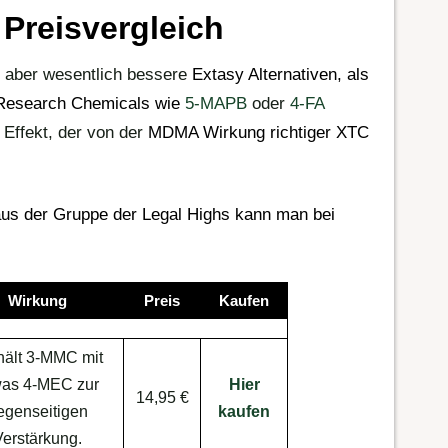
Preisvergleich
le aber wesentlich bessere
Extasy Alternativen
, als
Research Chemicals
wie
5-MAPB
oder
4-FA
 Effekt, der von der
MDMA Wirkung
richtiger
XTC
us der Gruppe der
Legal Highs
kann man bei
Wirkung
Preis
Kaufen
hält 3-MMC mit
was 4-MEC zur
Hier
14,95 €
egenseitigen
kaufen
Verstärkung.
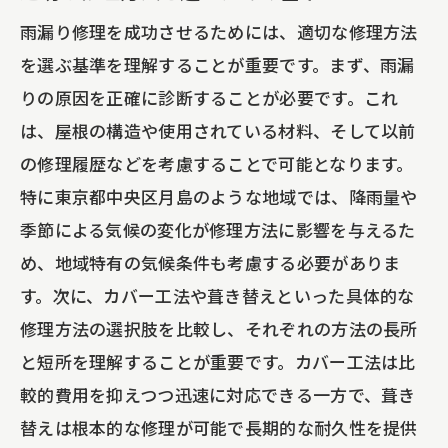
事例から学ぶ修理後のアフターケアの重
雨漏り修理を成功させるためには、適切な修理方法
要性
を選ぶ基準を理解することが重要です。まず、雨漏
未来の安心を守るための雨漏り修理と屋根リ
りの原因を正確に診断することが必要です。これ
フォームの重要性
は、屋根の構造や使用されている材料、そして以前
早期の雨漏り修理が未来のコストを抑え
の修理履歴などを考慮することで可能となります。
る理由
特に東京都中央区月島のような地域では、降雨量や
気候変動に対応するための屋根リフォー
季節による気候の変化が修理方法に影響を与えるた
ム
め、地域特有の気候条件も考慮する必要がありま
家屋の寿命を延ばすためのメンテナンス
す。次に、カバー工法や葺き替えといった具体的な
の重要性
修理方法の選択肢を比較し、それぞれの方法の長所
将来を見据えた防水対策のプランニング
と短所を理解することが重要です。カバー工法は比
地域特性に応じたリフォームの提案
較的費用を抑えつつ迅速に対応できる一方で、葺き
替えは根本的な修理が可能で長期的な耐久性を提供
持続可能な住まいを目指すための修理と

→ **Task to complete**
Repeat the full set of records exactly, and output no pictures.

→ **Output for this task**
Preisvergleich
le aber wesentlich bessere
Extasy Alternativen
, als
Research Chemicals
wie
5-MAPB
oder
4-FA
 Effekt, der von der
MDMA Wirkung
richtiger
XTC
us der Gruppe der
Legal Highs
kann man bei
Wirkung
Preis
Kaufen
hält 3-MMC mit
was 4-MEC zur
Hier
14,95 €
egenseitigen
kaufen
Verstärkung.
事例から学ぶ修理後のアフターケアの重
雨漏り修理を成功させるためには、適切な修理方法
要性
を選ぶ基準を理解することが重要です。まず、雨漏
未来の安心を守るための雨漏り修理と屋根リ
りの原因を正確に診断することが必要です。これ
フォームの重要性
は、屋根の構造や使用されている材料、そして以前
早期の雨漏り修理が未来のコストを抑え
の修理履歴などを考慮することで可能となります。
る理由
特に東京都中央区月島のような地域では、降雨量や
気候変動に対応するための屋根リフォー
季節による気候の変化が修理方法に影響を与えるた
ム
め、地域特有の気候条件も考慮する必要がありま
家屋の寿命を延ばすためのメンテナンス
す。次に、カバー工法や葺き替えといった具体的な
の重要性
修理方法の選択肢を比較し、それぞれの方法の長所
将来を見据えた防水対策のプランニング
と短所を理解することが重要です。カバー工法は比
地域特性に応じたリフォームの提案
較的費用を抑えつつ迅速に対応できる一方で、葺き
替えは根本的な修理が可能で長期的な耐久性を提供
持続可能な住まいを目指すための修理と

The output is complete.